La legge Bossi-Fini mostra lo stato misero di come i politici in Italia vedono gli stranieri.  Questa legge prende il suo nome da Gianfranco Fini, il capo di Alleanza Nazionale, e Umberto Bossi, il capo della Lega Nord.  Questa legislazione, approvata il 30 luglio 2002, modificò la normativa precedente, la legge Turco-Napolitano, in tal modo che intende «rafforzare le misure di contrasto all’immigrazione illegale e al traffico di esseri umani» e «favorire l’inserimento dell’immigrato che risiede e lavora regolarmente in Italia».   Nell’articolo Immigrazione, la legge Bossi-Fini punto per punto, il giornale La Repubblica esamina i dettagli di questa legge: 1) il permesso di soggiorno viene concesso solo allo straniero che ha già un contratto di lavoro; 2) il presidente del Consiglio si incarica di pubblicare «un decreto con le quote flussi, cioè il numero di extracomunitari che possono entrare»; 3) si abroga «la figura dello sponsor, prevista dalla Turco-Napolitano»; 4) si potrà assumere «una colf a famiglia nonché un numero illimitato di badanti purché venga certificato la presenza di anziani o disabili che ne hanno bisogno»; 5) il cittadino extracomunitario può chiedere «di essere raggiunto dal coniuge, dal figlio minore, o dai figli maggiorenni purché a carico e a condizione che non possano provvedere al proprio sostentamento»; 6) l’irregolare, una persona con documenti ma senza permesso di soggiorno, sarà espulso «mediante “accompagnamento alle frontiere”, cioè viene materialmente messo su un aereo o una nave che lo riporta in patria»; 7) il clandestino, una persona che non ha i documenti d’identità, sarà «condotto in appositi Centri di permanenza fino a 60 giorni, durante i quali si cerca di scoprirne l'identità per poterlo rimandare in patria»; 8) si devono prendere le impronte digitali allo straniero che chiede il permesso di soggiorno «per poterlo riconoscere se contraffà i documenti»; 9) l’extracomunitario «che rientra in Italia clandestinamente dopo un’espulsione, compie un reato che lo condurrà in prigione».   Ci sono anche altri articoli riguardo ai minori, ai contributi INPS per gli stranieri che lavorano almeno cinque anni, agli infermieri professionisti e per prevenire l’immigrazione clandestina.   

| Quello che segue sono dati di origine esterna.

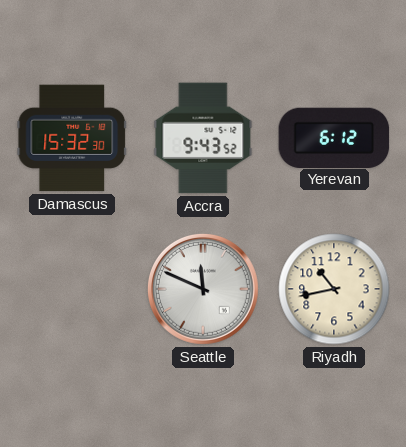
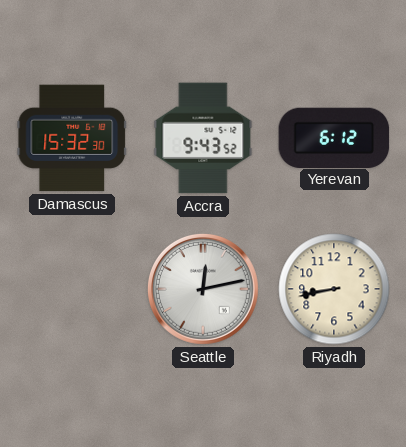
Seattle: 11:49 -> 12:13
Riyadh: 10:43 -> 8:43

In breve, senza seguitare nei dettagli legali, la legislazione tratta le persone come si tratta la mercanzia.  Se gli stranieri possono fornire un beneficio economico per il paese, allora sono benvenuti, viceversa, si dovrebbero buttare via come si fa con la merce scaduta.  Un sito web italiano che illustra il significato di questa legge per le vite degli immigranti descrive la situazione così: 

«Il rischio è che queste persone, da tempo regolarmente soggiornanti in Italia e ben inserite nel mercato del lavoro, tornino ad essere clandestine. Molti commentatori hanno rilevato un atteggiamento prevalentemente discriminatorio della legge stessa.  Il “migrante” viene infatti classificato in “negativo” per il solo fatto di essere lavoratore. Non viene assolutamente tenuta in considerazione “l’umanità” dello stesso.»

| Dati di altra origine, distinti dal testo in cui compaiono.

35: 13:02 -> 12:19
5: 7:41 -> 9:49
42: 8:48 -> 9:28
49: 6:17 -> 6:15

Inoltre, c’è una serie di problemi con gli immigranti che hanno dei contratti di lavoro tramite una agenzia di lavoro temporaneo.  C’è anche la possibilità di «ritenere discriminatoria l’identificazione tramite impronte digitali dello “straniero” di origine extracomunitaria».    Insomma, come il sito web italiano Ricostruire insieme spiega: 

«L’aspetto più rilevante negativamente è la volontà di considerare degli esseri umani solo come merce, accettata solo se e quando deve svolgere un lavoro, e rifiutata e rimandata indietro quando ha smesso di svolgerlo. Sfruttare dunque come “forza lavoro” delle persone, disinteressandosi di tutto il resto. E questo risulta tanto più offensivo se attuato da un paese che ha costruito parte del proprio benessere economico anche attraverso un’emigrazione, sia interna (sud verso nord), che esterna (Italia verso Germania, Svizzera, Stati Uniti ecc…)» .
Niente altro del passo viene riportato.